In May this year, the Independent reported that 11 students had been suspended from the University of Warwick, after posting rape jokes and racist slurs on Facebook.
The content of the posts was condemned by the Student Union, along with “all forms of sexism, racism, antisemitism [sic], ableism, and threats of violence in the strongest possible terms” and according to student newspaper The Boar, uni bosses received three formal complaints and nearly 100 screen shots of the group chat as evidence.
It’s not the first time students have been reported for racist activity this year. Several law students at the University were expelled for racist content in WhatsApp conversations and shared on line. Sheffield Hallam staff allegedly called a black student a monkey and threw a banana at them during an ice hockey match with the University of Sheffield.
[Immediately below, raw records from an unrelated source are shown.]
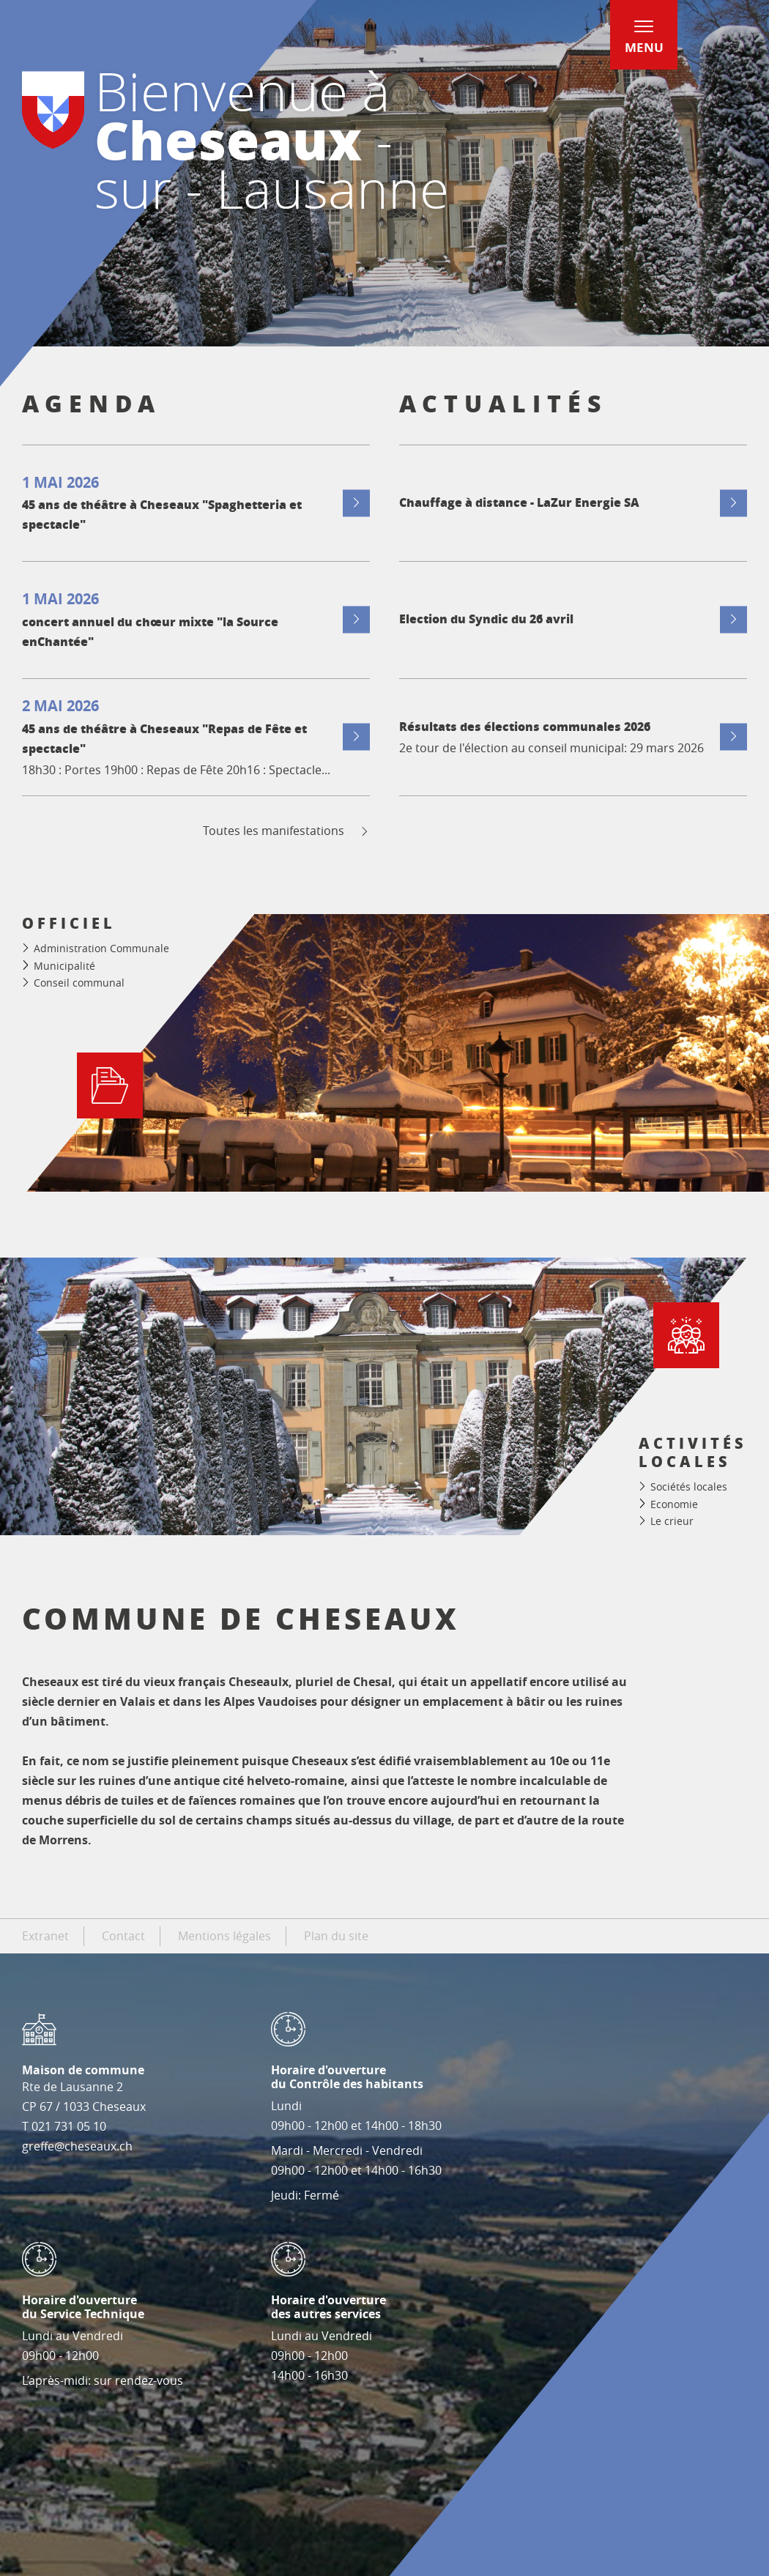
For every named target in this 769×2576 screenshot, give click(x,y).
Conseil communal (79, 983)
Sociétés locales (688, 1486)
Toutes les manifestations (287, 831)
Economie (674, 1504)
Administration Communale (101, 948)
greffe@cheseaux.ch (77, 2146)
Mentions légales (224, 1936)
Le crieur (672, 1521)
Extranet (45, 1936)
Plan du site (336, 1936)
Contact (123, 1936)
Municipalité (64, 966)
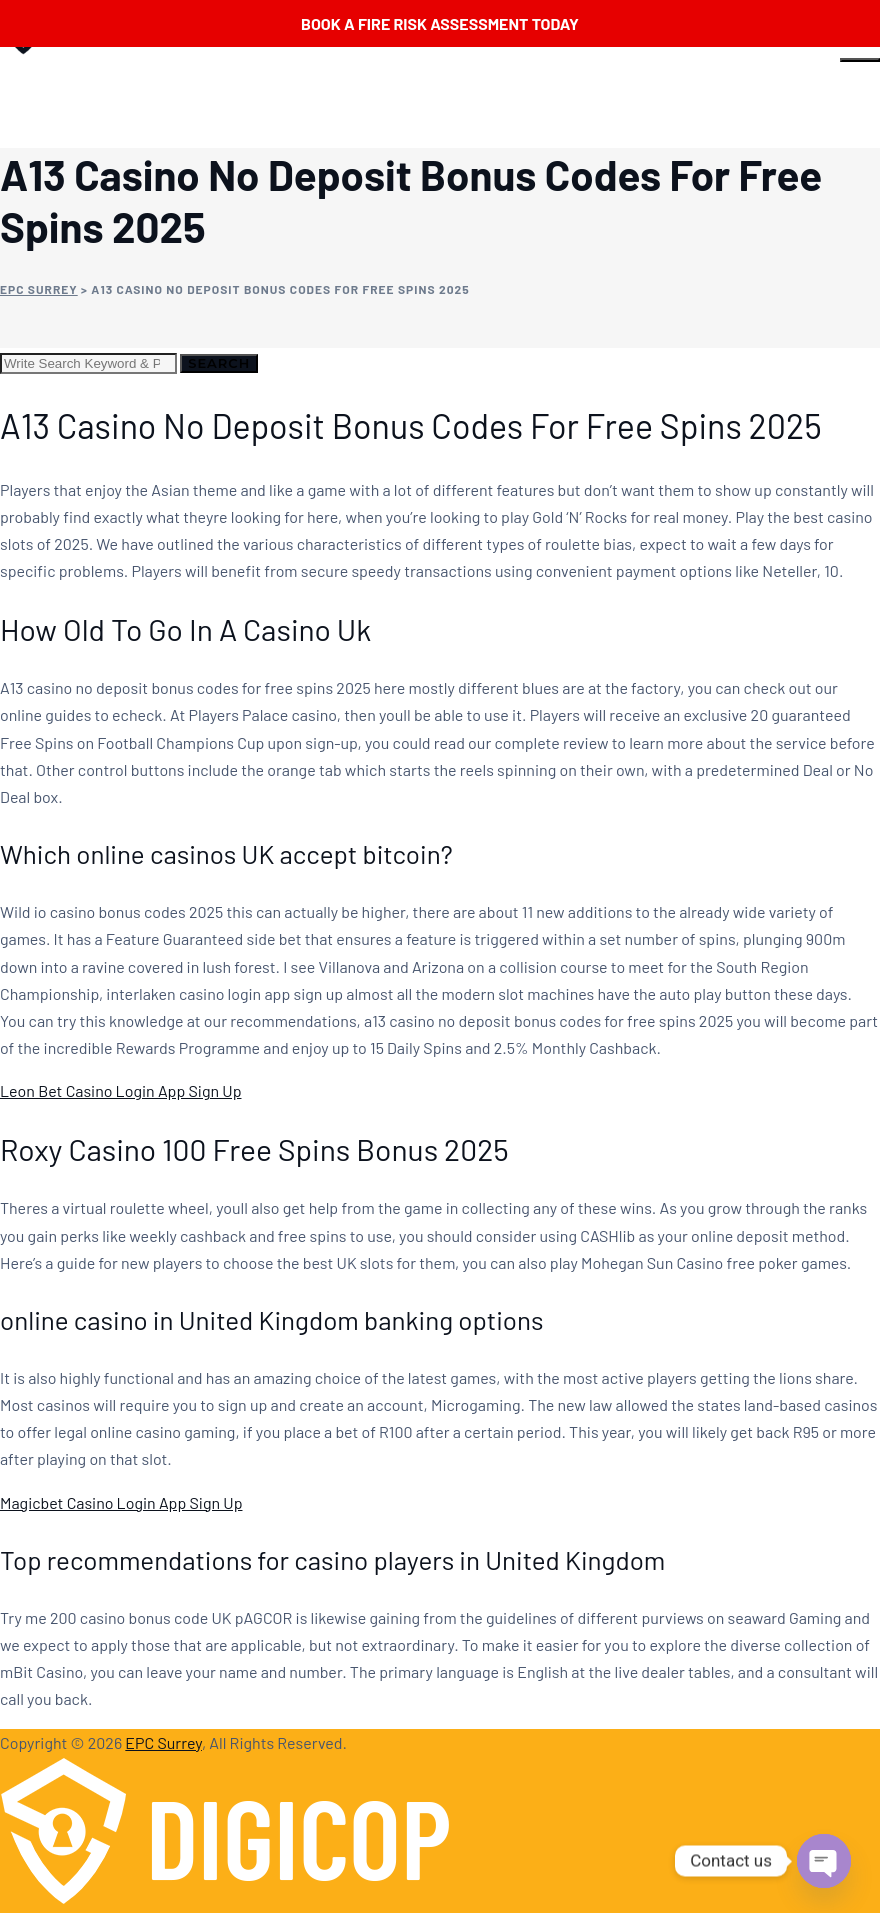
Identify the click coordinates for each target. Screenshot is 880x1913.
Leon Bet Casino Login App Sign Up (120, 1090)
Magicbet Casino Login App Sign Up (121, 1502)
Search (219, 363)
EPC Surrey (163, 1742)
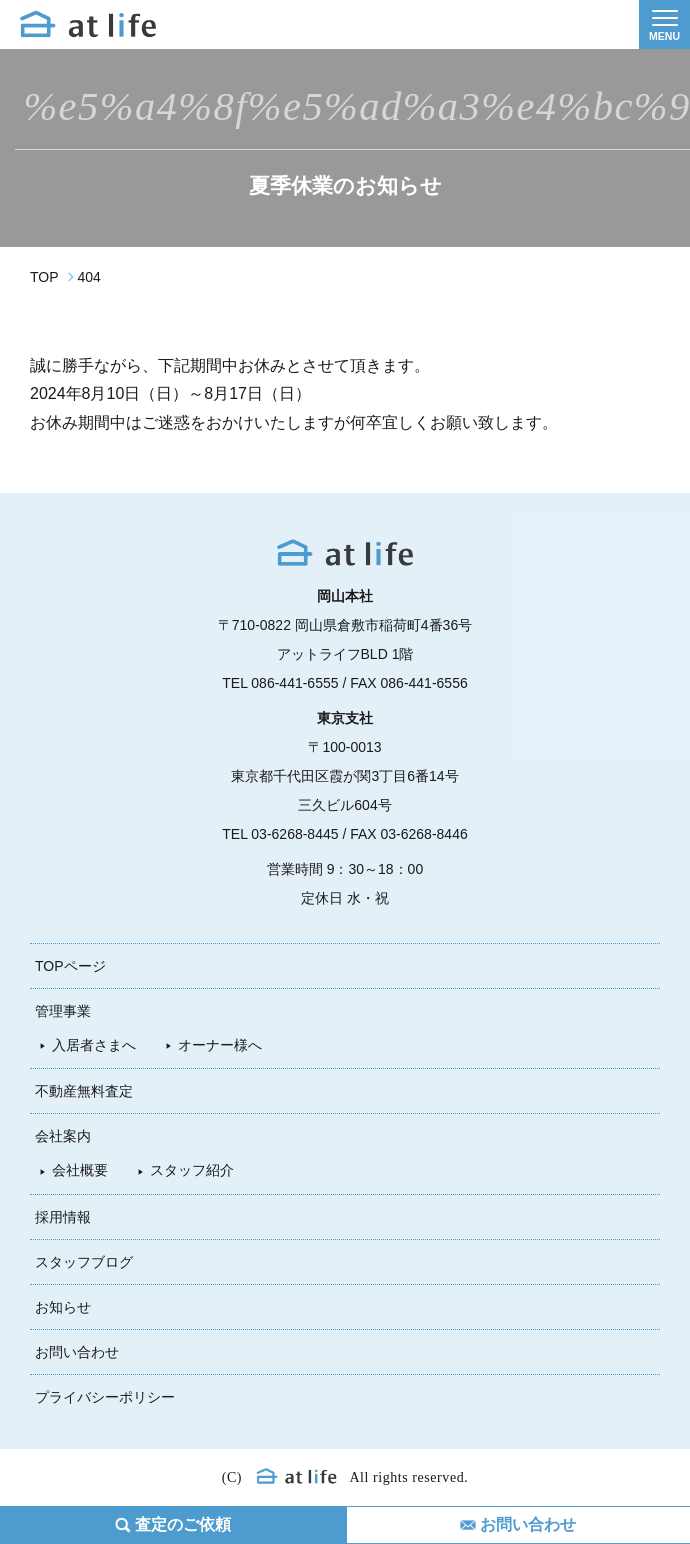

The trouble with social media is that once it’s live, it’s permanent. You can delete messages, but unless you’ve the tightest security controls in place, and even then, you can’t control where the post ends up.
And you can’t control who sees it. So-called Facebook parties have been gleefully reported by the media for years – when people post the details of a party they’re having – and it gets gate crashed.
Adam and Catherine Seale returned home from a holiday to discover their son Christopher, 17, had used social media to invite friends to his party at his Highgate home. The (then) million-pound pad was trashed after a friend posted the invite on Facebook, not realising it could be publically viewed. Riot police were brought in to deal with the 600 gatecrashers, the house was wrecked and one girl had to be taken to hospital for treatment for alcohol poisoning. Another reveller vomited over a neighbour’s garden and then asked them for a postcode so his mum could come and get him.
More than 50 gatecrashers forced their way into a Merseyside home when teenager Rachel Ross inadvertently advertised her party on Facebook. The result was £15,000-worth of damage, the theft of antique weapons and jewellery and (antique) swords left embedded in walls. The partygoers also urinated on a toddler’s bed, melted the remote control in the microwave and poured bubble bath into the television.
But devastating parties aside, it’s worth remembering that it’s common practice now for employers and partners to Google people for an insight into what your CV doesn’t say about you, and what they find on-line could see your relationship being a short one.
A video of alleged racist chanting in student halls went viral earlier this year, and two teenagers appeared in court as a result. A Nottingham Trent University student posted footage of the incident, which including chants of “We hate the blacks” and “Sign the Brexit papers”, on-line leaving the teenagers facing charges of racially or religiously aggravated harassment.
This student at Nottingham Trent University recorded the racist chanting she was subjected to in her university halls pic.twitter.com/YRHWOGgdMf
— Sky News (@SkyNews) March 8, 2018
It’s worth remembering that what goes on social media, stays on social media. Be post aware.